> PROBLEM REQUIREMENTS:
Go to the line holding "CONTINUA A ESPLORARE" in the data below and repeat it exactly, then each line after it up to and including the one holding "Pour un design". Omit pictures.

> INPUT:
▼

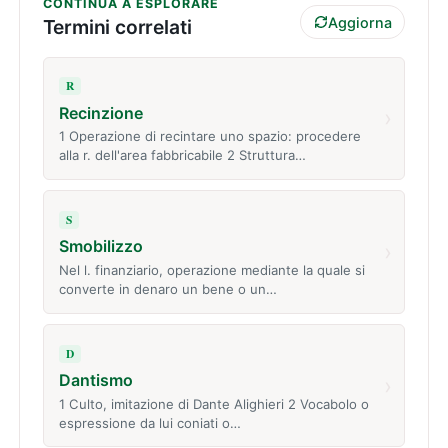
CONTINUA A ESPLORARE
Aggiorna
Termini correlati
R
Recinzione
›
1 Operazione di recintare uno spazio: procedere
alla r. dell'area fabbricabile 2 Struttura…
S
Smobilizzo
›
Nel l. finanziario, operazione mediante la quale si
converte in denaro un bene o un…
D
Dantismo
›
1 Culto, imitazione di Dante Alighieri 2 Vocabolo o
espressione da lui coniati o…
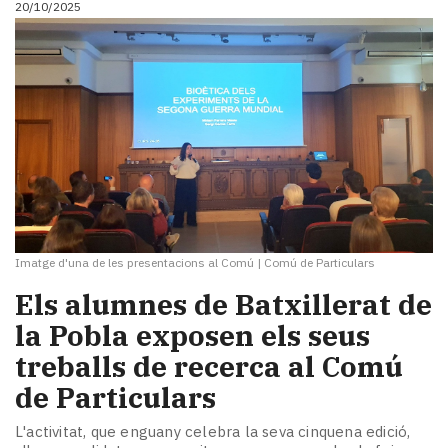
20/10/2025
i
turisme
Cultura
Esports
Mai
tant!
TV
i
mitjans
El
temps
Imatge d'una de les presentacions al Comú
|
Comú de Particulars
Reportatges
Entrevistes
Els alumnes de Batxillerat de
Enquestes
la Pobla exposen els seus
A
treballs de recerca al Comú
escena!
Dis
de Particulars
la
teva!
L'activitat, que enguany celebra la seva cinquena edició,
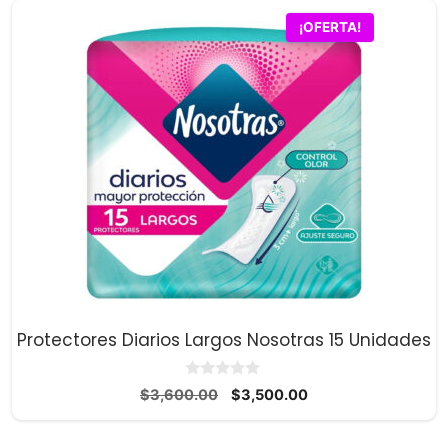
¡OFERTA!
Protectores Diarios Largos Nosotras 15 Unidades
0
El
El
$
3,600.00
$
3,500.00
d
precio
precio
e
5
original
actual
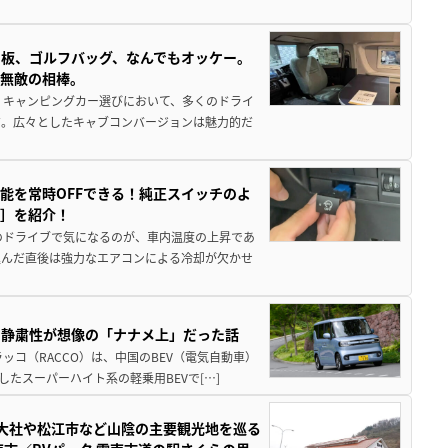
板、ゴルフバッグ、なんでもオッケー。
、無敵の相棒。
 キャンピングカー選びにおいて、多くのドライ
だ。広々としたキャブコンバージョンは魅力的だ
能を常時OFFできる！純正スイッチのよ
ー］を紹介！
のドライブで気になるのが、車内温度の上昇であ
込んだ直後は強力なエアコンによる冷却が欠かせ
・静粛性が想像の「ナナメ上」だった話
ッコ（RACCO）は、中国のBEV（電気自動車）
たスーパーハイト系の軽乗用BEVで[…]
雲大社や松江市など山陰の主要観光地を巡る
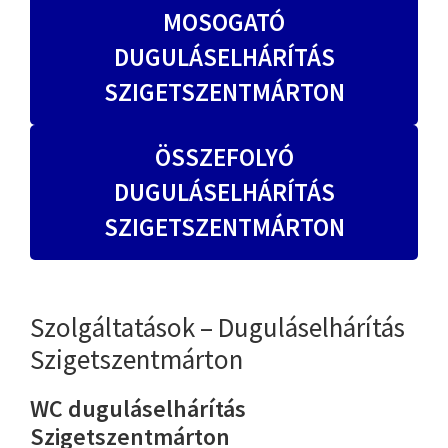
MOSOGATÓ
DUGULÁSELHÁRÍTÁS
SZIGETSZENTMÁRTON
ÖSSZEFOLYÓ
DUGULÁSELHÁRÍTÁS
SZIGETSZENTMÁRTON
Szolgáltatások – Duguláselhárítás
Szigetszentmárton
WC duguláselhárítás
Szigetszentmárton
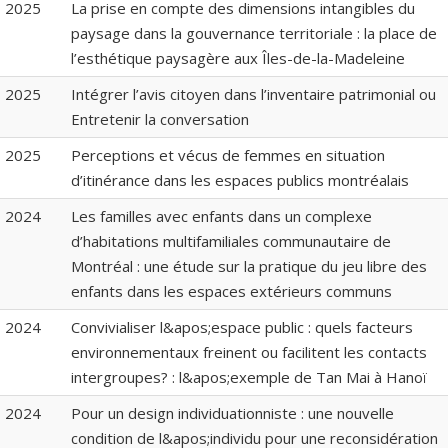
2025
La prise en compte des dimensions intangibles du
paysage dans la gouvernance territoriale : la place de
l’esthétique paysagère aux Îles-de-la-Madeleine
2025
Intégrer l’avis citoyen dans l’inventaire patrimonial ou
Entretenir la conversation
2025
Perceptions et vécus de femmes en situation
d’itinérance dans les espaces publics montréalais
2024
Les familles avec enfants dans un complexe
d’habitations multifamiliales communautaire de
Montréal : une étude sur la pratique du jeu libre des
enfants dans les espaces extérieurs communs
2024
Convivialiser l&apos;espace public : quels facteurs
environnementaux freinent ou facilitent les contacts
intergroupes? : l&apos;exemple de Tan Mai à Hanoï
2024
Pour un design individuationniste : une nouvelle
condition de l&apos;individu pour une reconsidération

▲
▼

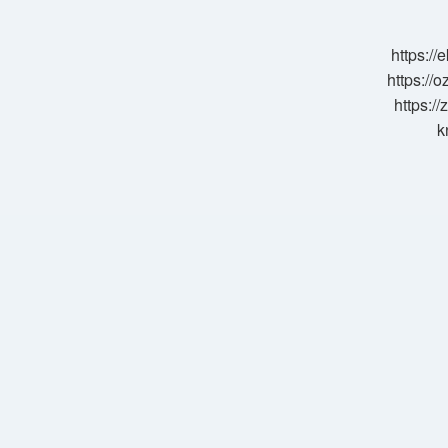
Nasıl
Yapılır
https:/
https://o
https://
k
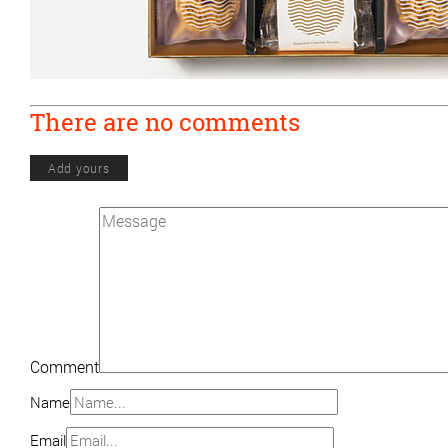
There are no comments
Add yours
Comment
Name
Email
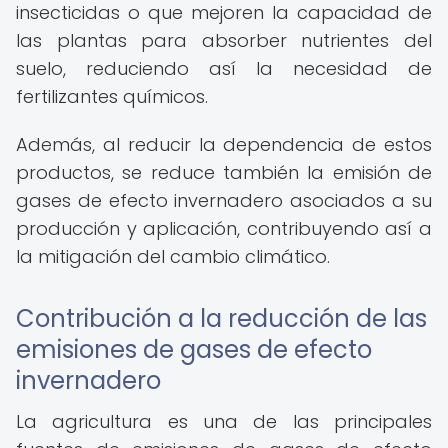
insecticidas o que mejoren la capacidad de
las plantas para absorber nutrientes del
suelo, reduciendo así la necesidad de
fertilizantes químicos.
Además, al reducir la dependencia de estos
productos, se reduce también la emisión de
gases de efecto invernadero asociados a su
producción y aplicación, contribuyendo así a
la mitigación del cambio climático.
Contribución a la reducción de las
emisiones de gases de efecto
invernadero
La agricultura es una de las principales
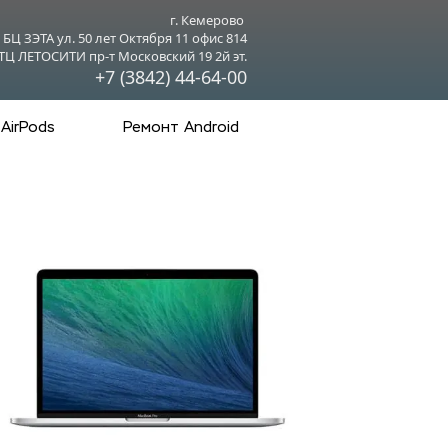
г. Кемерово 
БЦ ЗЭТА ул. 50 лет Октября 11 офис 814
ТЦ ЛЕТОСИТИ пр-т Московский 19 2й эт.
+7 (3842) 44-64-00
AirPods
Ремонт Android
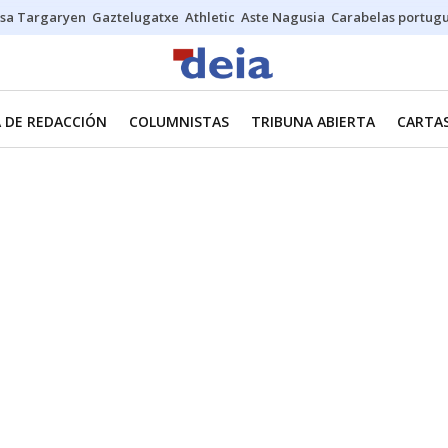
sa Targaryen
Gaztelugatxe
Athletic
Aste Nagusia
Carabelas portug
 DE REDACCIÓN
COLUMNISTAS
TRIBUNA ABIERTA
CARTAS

▲
▼

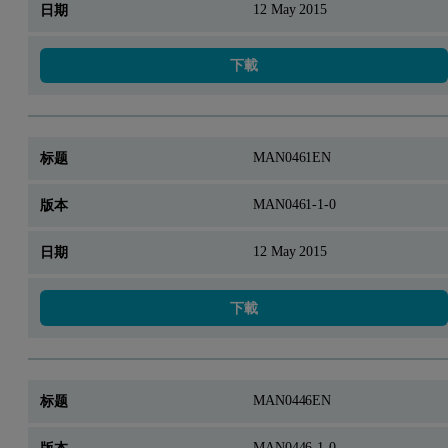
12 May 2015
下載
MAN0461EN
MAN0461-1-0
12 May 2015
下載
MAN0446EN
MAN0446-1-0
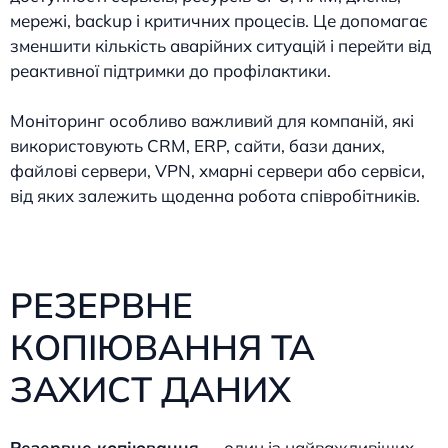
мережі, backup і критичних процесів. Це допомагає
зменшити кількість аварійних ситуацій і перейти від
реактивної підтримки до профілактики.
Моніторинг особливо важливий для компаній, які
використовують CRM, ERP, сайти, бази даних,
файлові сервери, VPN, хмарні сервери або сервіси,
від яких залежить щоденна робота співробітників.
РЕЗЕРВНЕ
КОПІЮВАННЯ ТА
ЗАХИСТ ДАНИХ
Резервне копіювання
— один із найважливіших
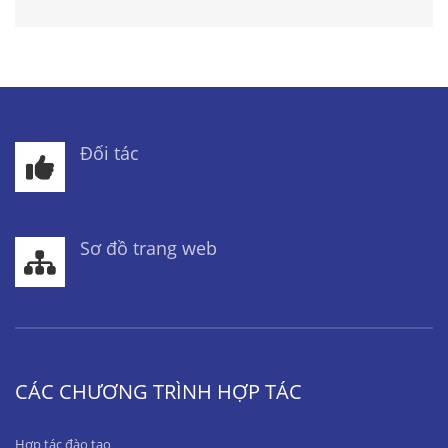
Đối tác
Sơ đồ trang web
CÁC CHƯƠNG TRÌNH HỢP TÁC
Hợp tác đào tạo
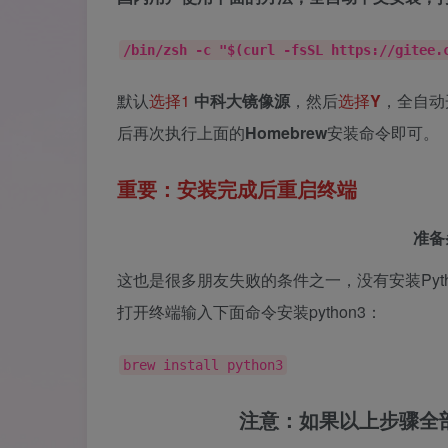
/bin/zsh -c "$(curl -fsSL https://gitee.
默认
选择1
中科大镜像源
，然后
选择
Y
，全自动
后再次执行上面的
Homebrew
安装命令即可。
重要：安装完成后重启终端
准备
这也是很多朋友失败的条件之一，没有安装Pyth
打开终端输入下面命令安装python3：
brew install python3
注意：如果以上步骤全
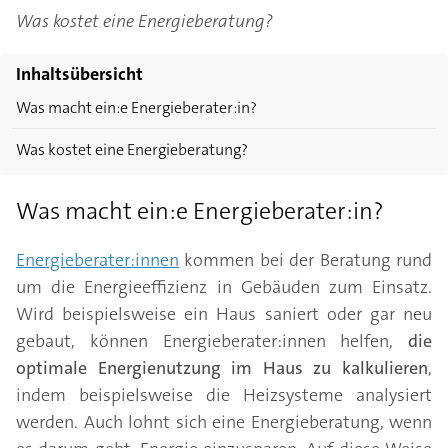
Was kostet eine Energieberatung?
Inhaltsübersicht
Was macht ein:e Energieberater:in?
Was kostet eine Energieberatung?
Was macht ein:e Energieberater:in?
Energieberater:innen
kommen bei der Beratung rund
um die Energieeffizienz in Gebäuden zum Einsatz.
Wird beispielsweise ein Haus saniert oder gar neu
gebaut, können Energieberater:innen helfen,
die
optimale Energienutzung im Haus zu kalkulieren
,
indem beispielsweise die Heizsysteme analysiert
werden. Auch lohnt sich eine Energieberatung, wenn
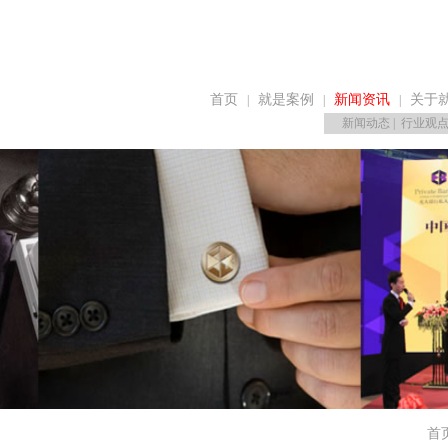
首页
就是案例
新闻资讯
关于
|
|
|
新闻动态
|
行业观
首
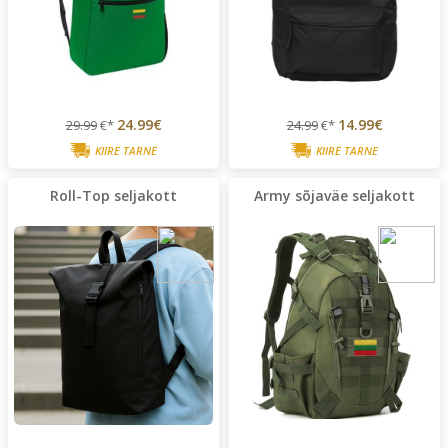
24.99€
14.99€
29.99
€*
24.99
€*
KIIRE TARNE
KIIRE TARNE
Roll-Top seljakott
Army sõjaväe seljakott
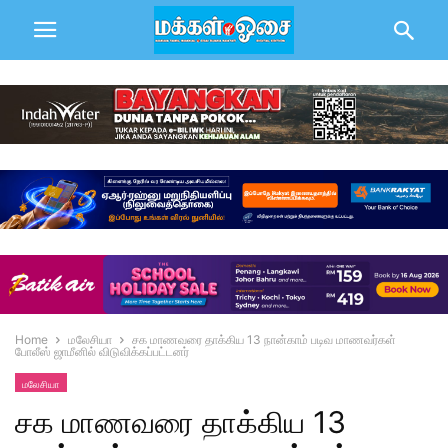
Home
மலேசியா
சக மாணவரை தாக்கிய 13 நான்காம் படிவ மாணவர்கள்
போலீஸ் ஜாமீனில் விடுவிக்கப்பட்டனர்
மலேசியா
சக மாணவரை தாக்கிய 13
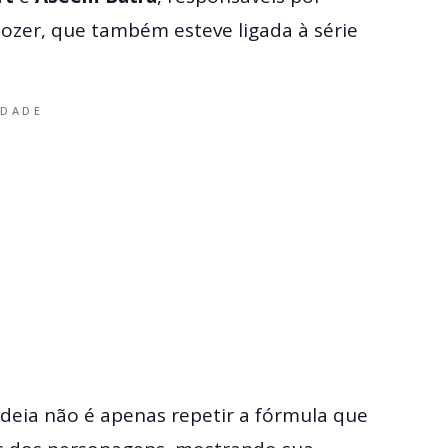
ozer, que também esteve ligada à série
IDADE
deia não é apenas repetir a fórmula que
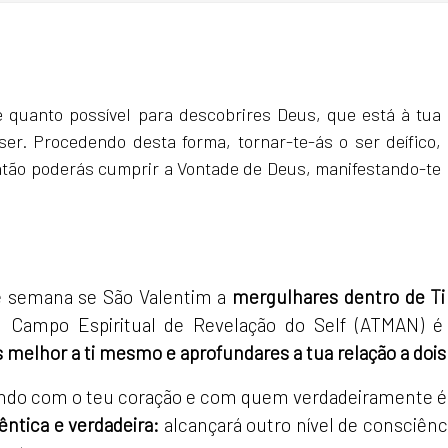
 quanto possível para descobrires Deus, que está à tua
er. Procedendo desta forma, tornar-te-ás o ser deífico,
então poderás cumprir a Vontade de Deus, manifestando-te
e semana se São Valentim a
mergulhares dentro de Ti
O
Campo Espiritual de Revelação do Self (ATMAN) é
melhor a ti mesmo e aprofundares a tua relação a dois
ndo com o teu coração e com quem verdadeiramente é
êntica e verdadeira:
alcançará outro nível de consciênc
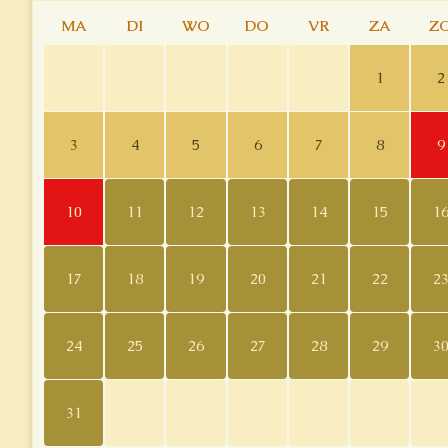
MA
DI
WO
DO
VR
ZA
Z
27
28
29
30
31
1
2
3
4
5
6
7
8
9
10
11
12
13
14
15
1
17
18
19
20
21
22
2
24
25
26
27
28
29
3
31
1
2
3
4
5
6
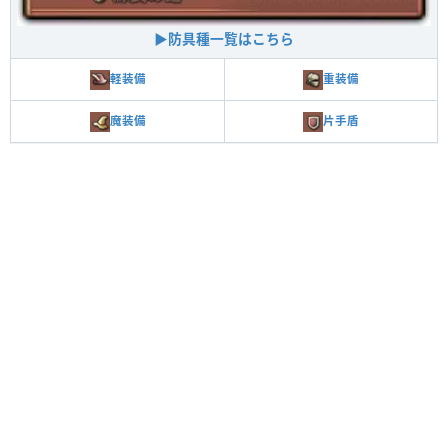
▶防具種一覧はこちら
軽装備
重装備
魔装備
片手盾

▲

> RESULT OF THIS TASK:
CONTINUA A ESPLORARE
Aggiorna
Termini correlati
R
Recinzione
›
1 Operazione di recintare uno spazio: procedere
alla r. dell'area fabbricabile 2 Struttura…
S
Smobilizzo
›
Nel l. finanziario, operazione mediante la quale si
converte in denaro un bene o un…
D
Dantismo
›
1 Culto, imitazione di Dante Alighieri 2 Vocabolo o
espressione da lui coniati o…
20/10/2025
i
turisme
Cultura
Esports
Mai
tant!
TV
i
mitjans
El
temps
Imatge d'una de les presentacions al Comú
|
Comú de Particulars
Reportatges
Entrevistes
Els alumnes de Batxillerat de
Enquestes
la Pobla exposen els seus
A
treballs de recerca al Comú
escena!
Dis
de Particulars
la
teva!
L'activitat, que enguany celebra la seva cinquena edició,
¡OFERTA!
Protectores Diarios Largos Nosotras 15 Unidades
0
El
El
$
3,600.00
$
3,500.00
d
precio
precio
e
5
original
actual
板、ゴルフバッグ、なんでもオッケー。
、無敵の相棒。
 キャンピングカー選びにおいて、多くのドライ
だ。広々としたキャブコンバージョンは魅力的だ
能を常時OFFできる！純正スイッチのよ
ー］を紹介！
のドライブで気になるのが、車内温度の上昇であ
込んだ直後は強力なエアコンによる冷却が欠かせ
・静粛性が想像の「ナナメ上」だった話
ッコ（RACCO）は、中国のBEV（電気自動車）
たスーパーハイト系の軽乗用BEVで[…]
雲大社や松江市など山陰の主要観光地を巡る
MOSOGATÓ
DUGULÁSELHÁRÍTÁS
SZIGETSZENTMÁRTON
ÖSSZEFOLYÓ
DUGULÁSELHÁRÍTÁS
SZIGETSZENTMÁRTON
Szolgáltatások – Duguláselhárítás
Szigetszentmárton
WC duguláselhárítás
Szigetszentmárton
2025
La prise en compte des dimensions intangibles du
paysage dans la gouvernance territoriale : la place de
l’esthétique paysagère aux Îles-de-la-Madeleine
2025
Intégrer l’avis citoyen dans l’inventaire patrimonial ou
Entretenir la conversation
2025
Perceptions et vécus de femmes en situation
d’itinérance dans les espaces publics montréalais
2024
Les familles avec enfants dans un complexe
d’habitations multifamiliales communautaire de
Montréal : une étude sur la pratique du jeu libre des
enfants dans les espaces extérieurs communs
2024
Convivialiser l&apos;espace public : quels facteurs
environnementaux freinent ou facilitent les contacts
intergroupes? : l&apos;exemple de Tan Mai à Hanoï
2024
Pour un design individuationniste : une nouvelle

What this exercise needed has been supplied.